(DATASET CONTENT Opens)

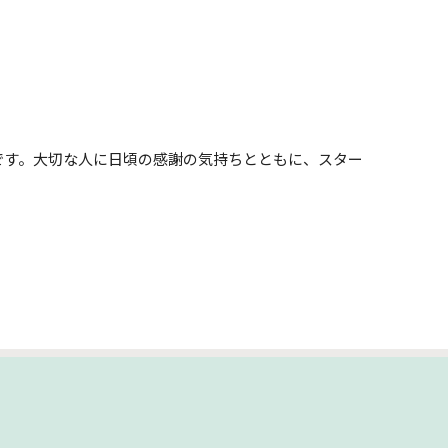
ットです。大切な人に日頃の感謝の気持ちとともに、スター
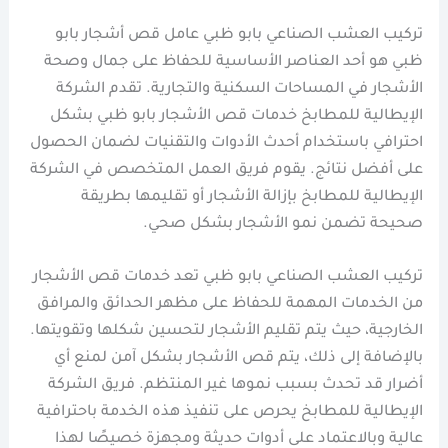
تركيب العشب الصناعي بابو ظبي عامل قص أشجار بابو
ظبي هو أحد العناصر الأساسية للحفاظ على جمال وصحة
الأشجار في المساحات السكنية والتجارية. تقدم الشركة
الإيطالية للمطابخ خدمات قص الأشجار بابو ظبي بشكل
احترافي باستخدام أحدث الأدوات والتقنيات لضمان الحصول
على أفضل نتائج. يقوم فريق العمل المتخصص في الشركة
الإيطالية للمطابخ بإزالة الأشجار أو تقليمها بطريقة
صحيحة تضمن نمو الأشجار بشكل صحي.
تركيب العشب الصناعي بابو ظبي تعد خدمات قص الأشجار
من الخدمات المهمة للحفاظ على مظهر الحدائق والمرافق
الخارجية، حيث يتم تقليم الأشجار لتحسين شكلها وتقويتها.
بالإضافة إلى ذلك، يتم قص الأشجار بشكل آمن لمنع أي
أضرار قد تحدث بسبب نموها غير المنتظم. فريق الشركة
الإيطالية للمطابخ يحرص على تنفيذ هذه الخدمة باحترافية
عالية وبالاعتماد على أدوات حديثة ومجهزة خصيصًا لهذا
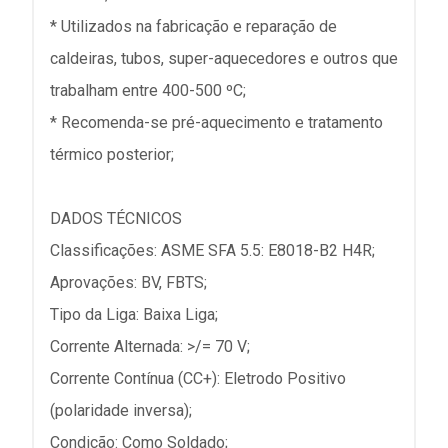
* Utilizados na fabricação e reparação de
caldeiras, tubos, super-aquecedores e outros que
trabalham entre 400-500 ºC;
* Recomenda-se pré-aquecimento e tratamento
térmico posterior;
DADOS TÉCNICOS
Classificações: ASME SFA 5.5: E8018-B2 H4R;
Aprovações: BV, FBTS;
Tipo da Liga: Baixa Liga;
Corrente Alternada: >/= 70 V;
Corrente Contínua (CC+): Eletrodo Positivo
(polaridade inversa);
Condição: Como Soldado;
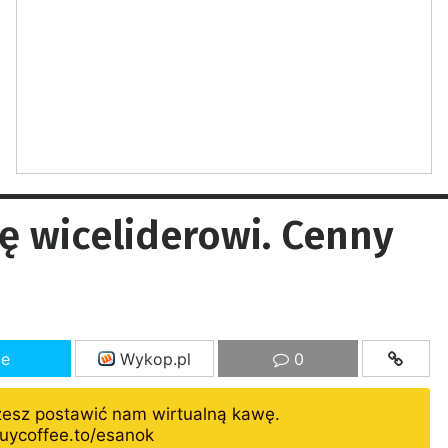
ę wiceliderowi. Cenny
ze
Wykop.pl
0
żesz postawić nam wirtualną kawę.
uycoffee.to/esanok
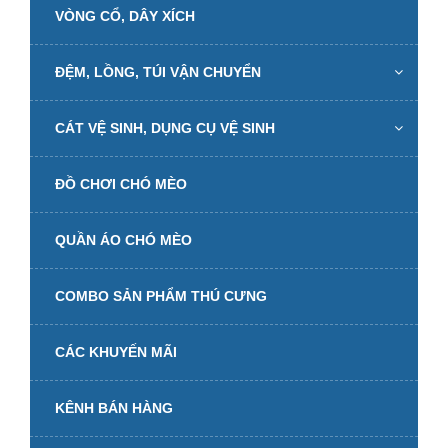
VÒNG CỔ, DÂY XÍCH
ĐỆM, LỒNG, TÚI VẬN CHUYỂN
CÁT VỆ SINH, DỤNG CỤ VỆ SINH
ĐỒ CHƠI CHÓ MÈO
QUẦN ÁO CHÓ MÈO
COMBO SẢN PHẨM THÚ CƯNG
CÁC KHUYẾN MÃI
KÊNH BÁN HÀNG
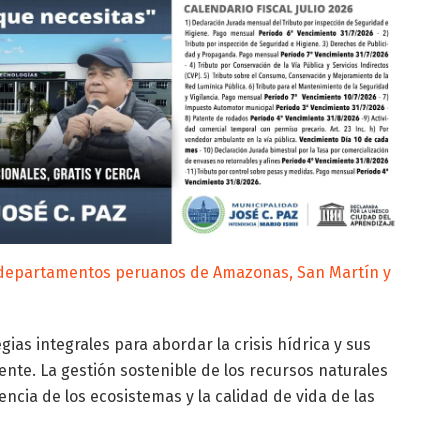
s departamentos peruanos de Amazonas, San Martín y
ias integrales para abordar la crisis hídrica y sus
nte. La gestión sostenible de los recursos naturales
encia de los ecosistemas y la calidad de vida de las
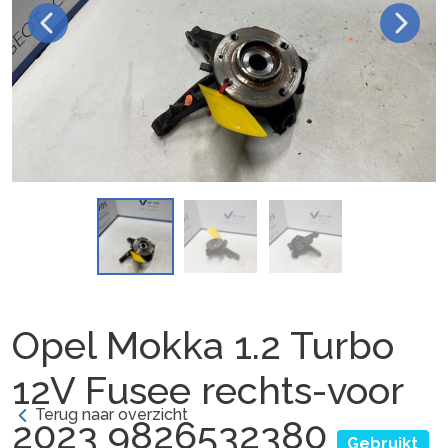
Opel Mokka 1.2 Turbo
12V Fusee rechts-voor
Terug naar overzicht
2023 9826532380
Gebruikt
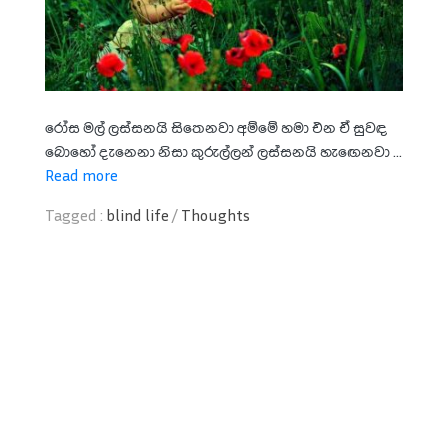
රෝස මල් ලස්සනයි සිතෙනවා අම්මේ හමා එන ඒ සුවඳ
බොහෝ දැනෙනා නිසා කුරුල්ලන් ලස්සනයි හැඟෙනවා ...
Read more
Tagged :
blind life
/
Thoughts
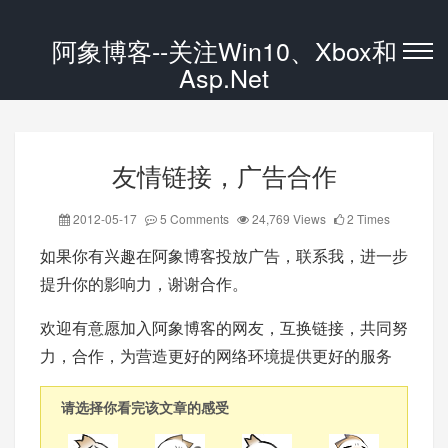
阿象博客--关注Win10、Xbox和
Asp.Net
友情链接，广告合作
2012-05-17
5 Comments
24,769 Views
2 Times
如果你有兴趣在阿象博客投放广告，联系我，进一步
提升你的影响力，谢谢合作。
欢迎有意愿加入阿象博客的网友，互换链接，共同努
力，合作，为营造更好的网络环境提供更好的服务
请选择你看完该文章的感受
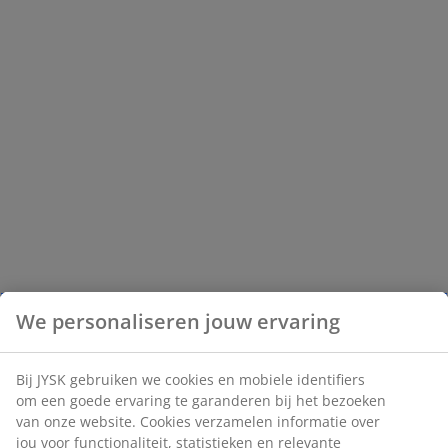
We personaliseren jouw ervaring
Bij JYSK gebruiken we cookies en mobiele identifiers
om een goede ervaring te garanderen bij het bezoeken
van onze website. Cookies verzamelen informatie over
jou voor functionaliteit, statistieken en relevante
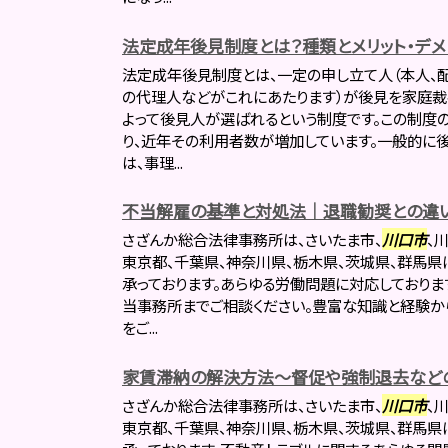
法定成年後見制度とは？種類とメリット・デメ
法定成年後見制度とは、一定の申し立て人（本人、配
の代理人などがこれにあたります）が後見を家庭裁
よって後見人が選ばれるという制度です。この制度
り、近年その利用者数が増加しています。一般的に
は、事理...
不当解雇の基準と対処法｜退職勧奨との違
さざんか総合法律事務所は、さいたま市、
川口市
、
東京都、千葉県、神奈川県、栃木県、茨城県、群馬県
承っております。あらゆる労働問題に対応しておりま
当事務所までご相談ください。豊富な知識と経験か
をご...
家賃滞納の解決方法～督促や強制退去など
さざんか総合法律事務所は、さいたま市、
川口市
、
東京都、千葉県、神奈川県、栃木県、茨城県、群馬県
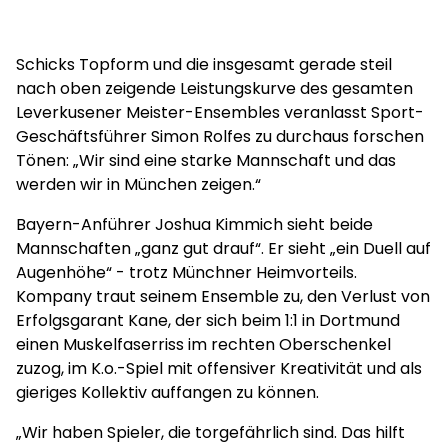
Schicks Topform und die insgesamt gerade steil
nach oben zeigende Leistungskurve des gesamten
Leverkusener Meister-Ensembles veranlasst Sport-
Geschäftsführer Simon Rolfes zu durchaus forschen
Tönen: „Wir sind eine starke Mannschaft und das
werden wir in München zeigen.“
Bayern-Anführer Joshua Kimmich sieht beide
Mannschaften „ganz gut drauf“. Er sieht „ein Duell auf
Augenhöhe“ - trotz Münchner Heimvorteils.
Kompany traut seinem Ensemble zu, den Verlust von
Erfolgsgarant Kane, der sich beim 1:1 in Dortmund
einen Muskelfaserriss im rechten Oberschenkel
zuzog, im K.o.-Spiel mit offensiver Kreativität und als
gieriges Kollektiv auffangen zu können.
„Wir haben Spieler, die torgefährlich sind. Das hilft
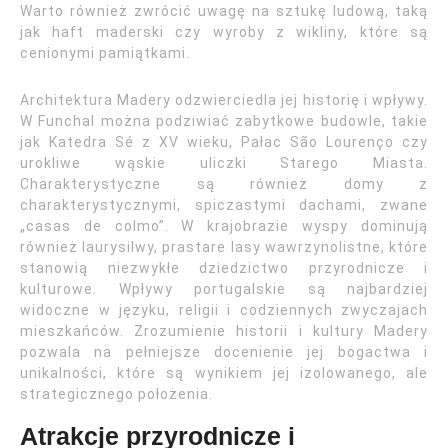
Warto również zwrócić uwagę na sztukę ludową, taką
jak haft maderski czy wyroby z wikliny, które są
cenionymi pamiątkami.
Architektura Madery odzwierciedla jej historię i wpływy.
W Funchal można podziwiać zabytkowe budowle, takie
jak Katedra Sé z XV wieku, Pałac São Lourenço czy
urokliwe wąskie uliczki Starego Miasta.
Charakterystyczne są również domy z
charakterystycznymi, spiczastymi dachami, zwane
„casas de colmo”. W krajobrazie wyspy dominują
również laurysilwy, prastare lasy wawrzynolistne, które
stanowią niezwykłe dziedzictwo przyrodnicze i
kulturowe. Wpływy portugalskie są najbardziej
widoczne w języku, religii i codziennych zwyczajach
mieszkańców. Zrozumienie historii i kultury Madery
pozwala na pełniejsze docenienie jej bogactwa i
unikalności, które są wynikiem jej izolowanego, ale
strategicznego położenia.
Atrakcje przyrodnicze i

(DATASET CONTENT Closes)

* **TASK REQUIREMENTS**:
Using the data above, retype exactly and only the lines from the one containing "e reparação de" up to and including the one containing "encia de los", with no pictures carried over.

* **EXERCISE OUTPUT**:
* Utilizados na fabricação e reparação de
caldeiras, tubos, super-aquecedores e outros que
trabalham entre 400-500 ºC;
* Recomenda-se pré-aquecimento e tratamento
térmico posterior;
DADOS TÉCNICOS
Classificações: ASME SFA 5.5: E8018-B2 H4R;
Aprovações: BV, FBTS;
Tipo da Liga: Baixa Liga;
Corrente Alternada: >/= 70 V;
Corrente Contínua (CC+): Eletrodo Positivo
(polaridade inversa);
Condição: Como Soldado;
ę wiceliderowi. Cenny
ze
Wykop.pl
0
żesz postawić nam wirtualną kawę.
uycoffee.to/esanok
VÒNG CỔ, DÂY XÍCH
ĐỆM, LỒNG, TÚI VẬN CHUYỂN
CÁT VỆ SINH, DỤNG CỤ VỆ SINH
ĐỒ CHƠI CHÓ MÈO
QUẦN ÁO CHÓ MÈO
COMBO SẢN PHẨM THÚ CƯNG
CÁC KHUYẾN MÃI
KÊNH BÁN HÀNG
s departamentos peruanos de Amazonas, San Martín y
ias integrales para abordar la crisis hídrica y sus
nte. La gestión sostenible de los recursos naturales
encia de los ecosistemas y la calidad de vida de las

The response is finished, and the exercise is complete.